Women in white petticoat that reveals tiny bodies – almost childish – fragile, diaphanous bodies expressing loneliness, faces magnified and bright eyes looking straight ahead with firmness and decision. And then animals: fierce or wild and sweet or domestic, flanked by female figures, without even a communication or dialogue ever. Everything, in the paintings by Ludmila Kazinkina, is located in an intimate atmosphere, a sort of gray-blue fog that surrounds and cancels space, leaving only unsettling details or pale horizons.
“I tell stories when I paint”, explains the artist in front of a work in progress, and it is clear that her intent is to give meaning to the paintings and drawings, to tie them to a deep reflection on the status of women, the relationship of Western society with animals, on the thinking that now prevails on the doing. Her disturbing silent women, with pained glance, query themselves and interrogate those who look at them about physical or psychological violence, of which they are victims. As the body gets smaller, cowers and seeks protection, the head extends because it contains the ability to think, or could contain even when left empty. But not being able to deny the “bestiality” of human being, this is manifested outwardly in animals that are also images of the unconscious, dreams and nightmares.
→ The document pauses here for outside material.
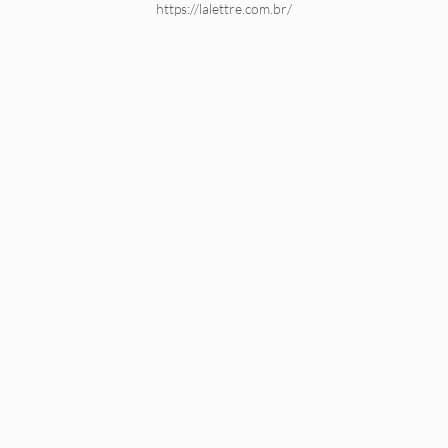
https://lalettre.com.br/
In Ludmila’s works often appear tapes, wires and cobwebs that seem to tie the figures imprisoning them in a cage that surrounds them or build a functional speech to reveal lies, as in the light series – because made of polystyrene, cloth of linen and mild gauze – “Stories sewn with a white thread”, a title taken from a Russian way of saying: the lie is like a white stitching, you see it right away.
Ludmila is in fact Russian, she has settled in Italy for ten years but carries out projects in Asia (Singapore, Beijing, where is ongoing an exhibition) and for the next few months will engage in organizing a cultural festival including an exihibition in Salekhard, north of Russia, a town located exactly on the Arctic Circle: a place where the temperature can reach minus 40 degrees and where people live in what could be called, seen from here, “another world”, a world in which belongs to shamans the decision on the date of the great feast of the reindeer. The artist will bring her women, will make them perhaps more savage, more natural linking them even more to references that always accompany them, among all the films Tarkovsky’s Solaris.
The cabinet in her studio is full of works, projects, large-scale paintings are rolled up since she moved from a country cottage apartment in the center, in the corners of the rooms the paintings – “many are abroad, exhibitions” – have accumulated under protective cloth and retain their strength, their stories; they seem ready to be unveiled, becoming carriers of messages and meanings.